WHAT YOU WILL DO
The required output is the exact text of the lines from the line containing "Eiendommene ligger midt" through the final line below, inclusive, without pictures.

INPUT RECORDS
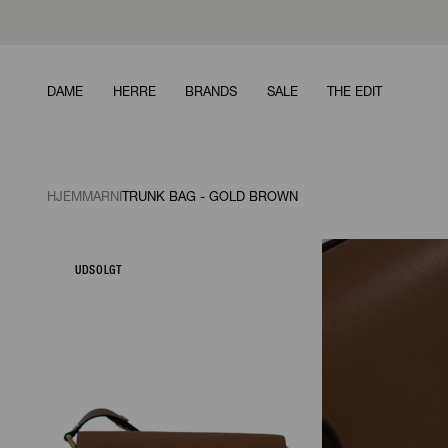
DAME
HERRE
BRANDS
SALE
THE EDIT
HJEM
MARNI
TRUNK BAG - GOLD BROWN
UDSOLGT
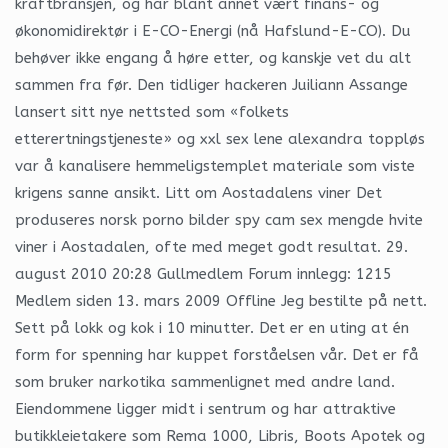
kraftbransjen, og har blant annet vært finans- og
økonomidirektør i E-CO-Energi (nå Hafslund-E-CO). Du
behøver ikke engang å høre etter, og kanskje vet du alt
sammen fra før. Den tidliger hackeren Juiliann Assange
lansert sitt nye nettsted som «folkets
etterertningstjeneste» og xxl sex lene alexandra toppløs
var å kanalisere hemmeligstemplet materiale som viste
krigens sanne ansikt. Litt om Aostadalens viner Det
produ­seres norsk porno bilder spy cam sex mengde hvite
viner i Aosta­d­alen, ofte med meget godt resultat. 29.
august 2010 20:28 Gullmedlem Forum innlegg: 1215
Medlem siden 13. mars 2009 Offline Jeg bestilte på nett.
Sett på lokk og kok i 10 minutter. Det er en uting at én
form for spenning har kuppet forståelsen vår. Det er få
som bruker narkotika sammenlignet med andre land.
Eiendommene ligger midt i sentrum og har attraktive
butikkleietakere som Rema 1000, Libris, Boots Apotek og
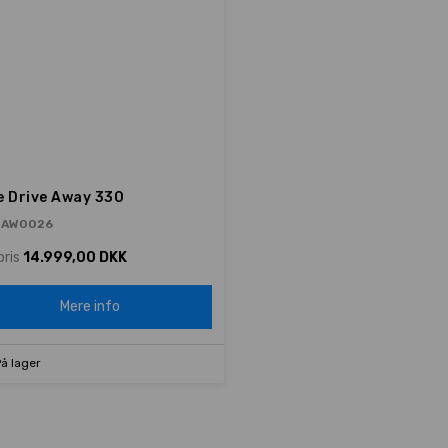
e Drive Away 330
 AW0026
pris
14.999,00 DKK
Mere info
å lager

FINISHED EXERCISE
Eiendommene ligger midt i sentrum og har attraktive
butikkleietakere som Rema 1000, Libris, Boots Apotek og
e Drive Away 330
 AW0026
pris
14.999,00 DKK
Mere info
å lager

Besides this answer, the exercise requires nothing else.